Figure 2 shows the effect of the receptive field on WER. There is a sharp increase in WER when the size of the receptive field drops below a threshold. Qualitative analysis shows that the high WER is often due to catastrophic errors such as looping and skipping, a common problem for sequence-to-sequence models . We hypothesize that without a large receptive field, the encoder keys do not have enough context to disambiguate queries from the decoder.

Figure 3 shows how WER changes with the size of the beam. While most of the gain from including an external LM comes even at small beam size, we see consistent improvements up to a beam size of 80, particularly on dev other.

3 Efficiency

We compare the TDS conv model to a strong RNN baseline in terms of training efficiency on LibriSpeech . The RNN baseline encoder consists of six bidirectional LSTMs. Both models have a total sub-sampling factor of 8. Our best TDS architecture can complete one full epoch over the LibriSpeech training set in 7 minutes. This is more than 10 $\times$ faster than our implementation of the RNN baseline and more than 4 $\times$ faster than the RNN baseline encoder but with the efficient decoder described in Section 2.2.

Our beam search runs at an average rate of 0.57 and 0.93 seconds-per-sample on dev clean and other with the 4-gram LM and a beam size of 80. With the ConvLM, times increase to 0.73 and 1.20 seconds-per-sample at the same beam size.

Related Work

Our work builds on a large body of work aimed at improving sequence-to-sequence models with attention for both speech recognition and other application domains. Fully convolutional encoders have worked well in machine translation . They have also given state-of-the-art results in speech recognition with more structured loss functions like the AutoSegCriterion . However, we are not aware of any competitive results with fully convolutional encoders in sequence-to-sequence models for speech recognition.

The high-level encoder architecture is similar to the Transformer model ; however, we consider convolutions instead of self-attention. Our architecture is inspired by and quite related to the lightweight convolution . An important idea of that work and ours is the separation of the integration over time from the mixing over channels which improves both accuracy and efficiency.
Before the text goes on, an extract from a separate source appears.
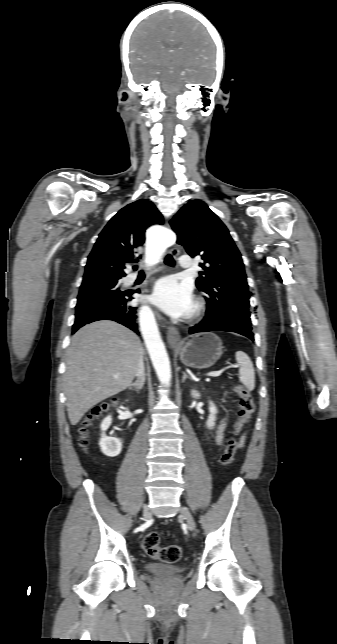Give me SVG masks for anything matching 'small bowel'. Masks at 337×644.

Other than the application to speech, some differences in our encoder architecture are (1) the time-depth separable convolution can be implemented with a simple 2D convolution and (2) our models do not use any normalization over the time dimension of the kernels.

Depth-wise separable convolutions have been used to improve the efficiency and accuracy of computer vision models . The first layer of the TDS block can be seen as a grouped 1D convolution with $cw$ channels, a group size of $c$ , and weights tied between groups. Grouped convolutions have also been used in computer vision to improve efficiency for e.g. model-parallel training and classification accuracy .

Conclusion

We have shown that a fully convolutional encoder and a simple decoder can give superior results to a strong RNN baseline while being an order of magnitude more efficient. Key to the success of the convolutional encoder is a time-depth separable block structure which allows the model to retain a large receptive field. We also show how to integrate a strong convolutional LM with a stable and scalable beam search procedure.

Acknowledgements

Thanks to Michael Auli, Abdelrahman Mohamed, Tatiana Likhomanenko and Gabriel Synnaeve for helpful conversations.